How can I show all nodes and relationships in Data Browser tab?
What are sample index queries that I can type in in search field?
You may also want to try a cypher query such as:
START n=node(*) RETURN n;
It's very obvious, and it will return all the existing nodes in the database.
EDIT : the following displays the nodes and the relationships :
START n=node(*) MATCH (n)-[r]->(m) RETURN n,r,m;
More simple way is
MATCH (n) RETURN (n)
MATCH (n) OPTIONAL MATCH (n)-[r]-() RETURN n, r;
You can show everything with simple MATCH (n) RETURN n, as offical documentation suggests.
START n=node(*) RETURN n from Neo4j 2.0 is deprecated:
The START clause should only be used when accessing legacy indexes
(see Chapter 34, Legacy Indexing).

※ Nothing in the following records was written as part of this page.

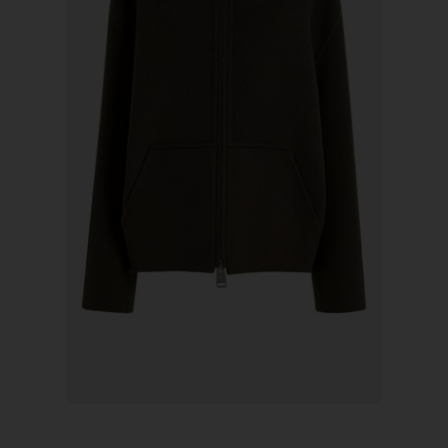
KHAITE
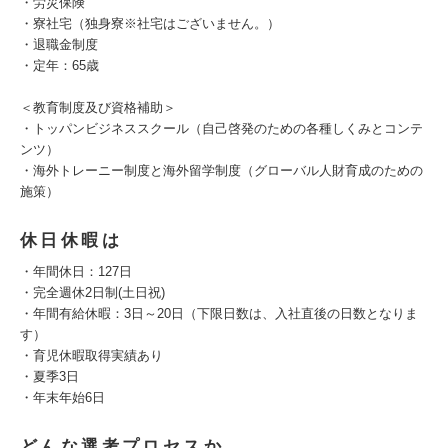
・労災保険
・寮社宅（独身寮※社宅はございません。）
・退職金制度
・定年：65歳
＜教育制度及び資格補助＞
・トッパンビジネススクール（自己啓発のための各種しくみとコンテ
ンツ）
・海外トレーニー制度と海外留学制度（グローバル人財育成のための
施策）
休日休暇は
・年間休日：127日
・完全週休2日制(土日祝)
・年間有給休暇：3日～20日（下限日数は、入社直後の日数となりま
す）
・育児休暇取得実績あり
・夏季3日
・年末年始6日
どんな選考プロセスか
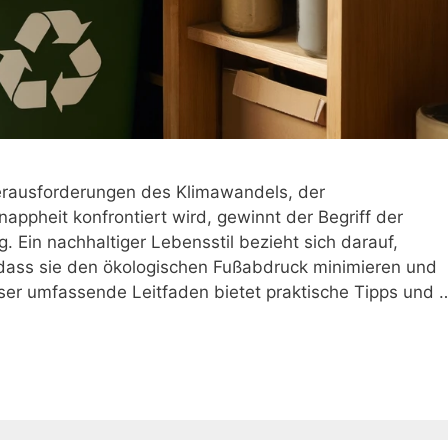
erausforderungen des Klimawandels, der
ppheit konfrontiert wird, gewinnt der Begriff der
 Ein nachhaltiger Lebensstil bezieht sich darauf,
dass sie den ökologischen Fußabdruck minimieren und
eser umfassende Leitfaden bietet praktische Tipps und 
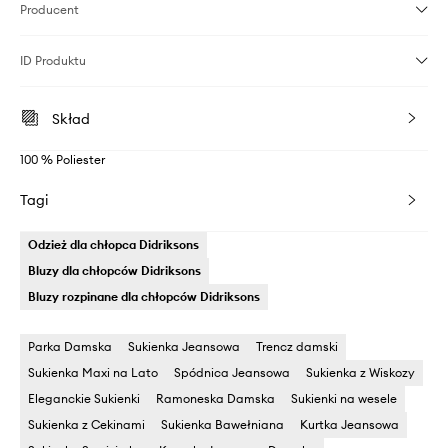
Producent
ID Produktu
Skład
100 % Poliester
Tagi
Odzież dla chłopca Didriksons
Bluzy dla chłopców Didriksons
Bluzy rozpinane dla chłopców Didriksons
Parka Damska
Sukienka Jeansowa
Trencz damski
Sukienka Maxi na Lato
Spódnica Jeansowa
Sukienka z Wiskozy
Eleganckie Sukienki
Ramoneska Damska
Sukienki na wesele
Sukienka z Cekinami
Sukienka Bawełniana
Kurtka Jeansowa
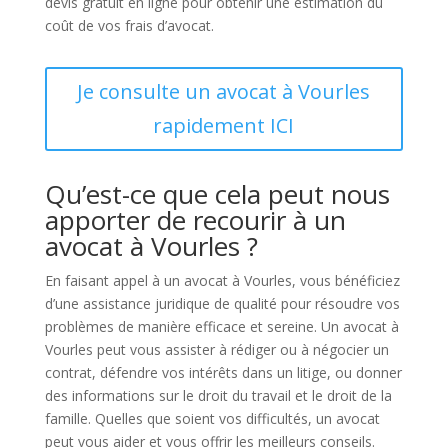
devis gratuit en ligne pour obtenir une estimation du
coût de vos frais d’avocat.
Je consulte un avocat à Vourles
rapidement ICI
Qu’est-ce que cela peut nous
apporter de recourir à un
avocat à Vourles ?
En faisant appel à un avocat à Vourles, vous bénéficiez
d’une assistance juridique de qualité pour résoudre vos
problèmes de manière efficace et sereine. Un avocat à
Vourles peut vous assister à rédiger ou à négocier un
contrat, défendre vos intérêts dans un litige, ou donner
des informations sur le droit du travail et le droit de la
famille. Quelles que soient vos difficultés, un avocat
peut vous aider et vous offrir les meilleurs conseils.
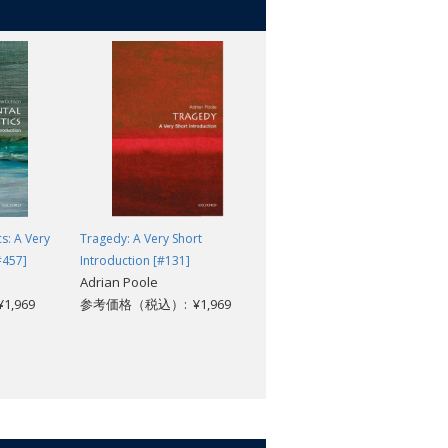
cs: A Very
Tragedy: A Very Short
The Epic: A Very Short
#457]
Introduction [#131]
Introduction [#753]
Adrian Poole
Anthony Welch
,969
参考価格（税込）: ¥1,969
参考価格（税込）: ¥1,969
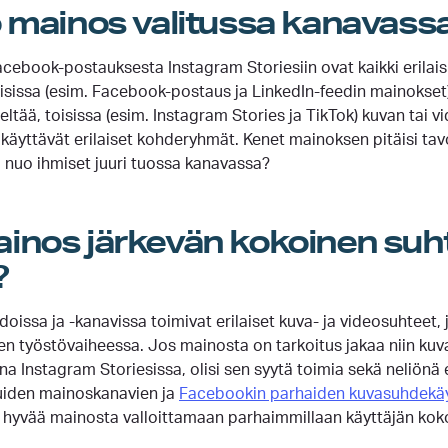
o mainos valitussa kanavass
cebook-postauksesta Instagram Storiesiin ovat kaikki erilaisia
oisissa (esim. Facebook-postaus ja LinkedIn-feedin mainokse
tää, toisissa (esim. Instagram Stories ja TikTok) kuvan tai v
käyttävät erilaiset kohderyhmät. Kenet mainoksen pitäisi tavo
 nuo ihmiset juuri tuossa kanavassa?
inos järkevän kokoinen suh
?
oissa ja -kanavissa toimivat erilaiset kuva- ja videosuhteet,
n työstövaiheessa. Jos mainosta on tarkoitus jakaa niin ku
ona Instagram Storiesissa, olisi sen syytä toimia sekä neliön
uiden mainoskanavien ja
Facebookin parhaiden kuvasuhdekä
hyvää mainosta valloittamaan parhaimmillaan käyttäjän kok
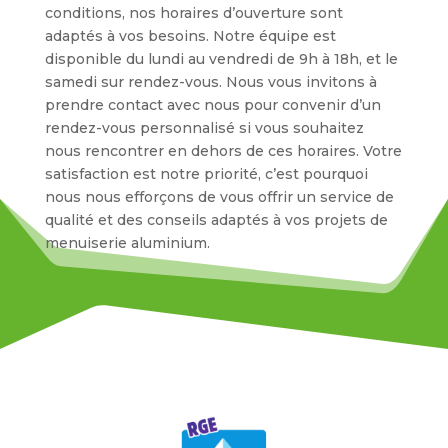
conditions, nos horaires d’ouverture sont
adaptés à vos besoins. Notre équipe est
disponible du lundi au vendredi de 9h à 18h, et le
samedi sur rendez-vous. Nous vous invitons à
prendre contact avec nous pour convenir d’un
rendez-vous personnalisé si vous souhaitez
nous rencontrer en dehors de ces horaires. Votre
satisfaction est notre priorité, c’est pourquoi
nous nous efforçons de vous offrir un service de
qualité et des conseils adaptés à vos projets de
menuiserie aluminium.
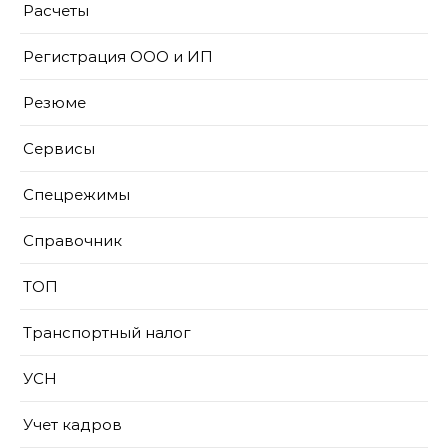
Расчеты
Регистрация ООО и ИП
Резюме
Сервисы
Спецрежимы
Справочник
ТОП
Транспортный налог
УСН
Учет кадров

In all other cases, use MATCH
instead (see Section 10.1, “Match”).
There is a little help icon beside the search field, if you hoover over it it shows the syntax.
If a property of your nodes and relationships is indexed you can search for all of them like this.
node:index:indexname:fieldname:*
rels:index:indexname:fieldname:*
I found that this worked, retrieving all nodes including orphans, and all relationships:
MATCH (n) MATCH ()-[r]->() RETURN n, r
Other good way for get ALL nodes (and nodes without relationship) :
MATCH (n) RETURN n UNION START n = rel(*) return n;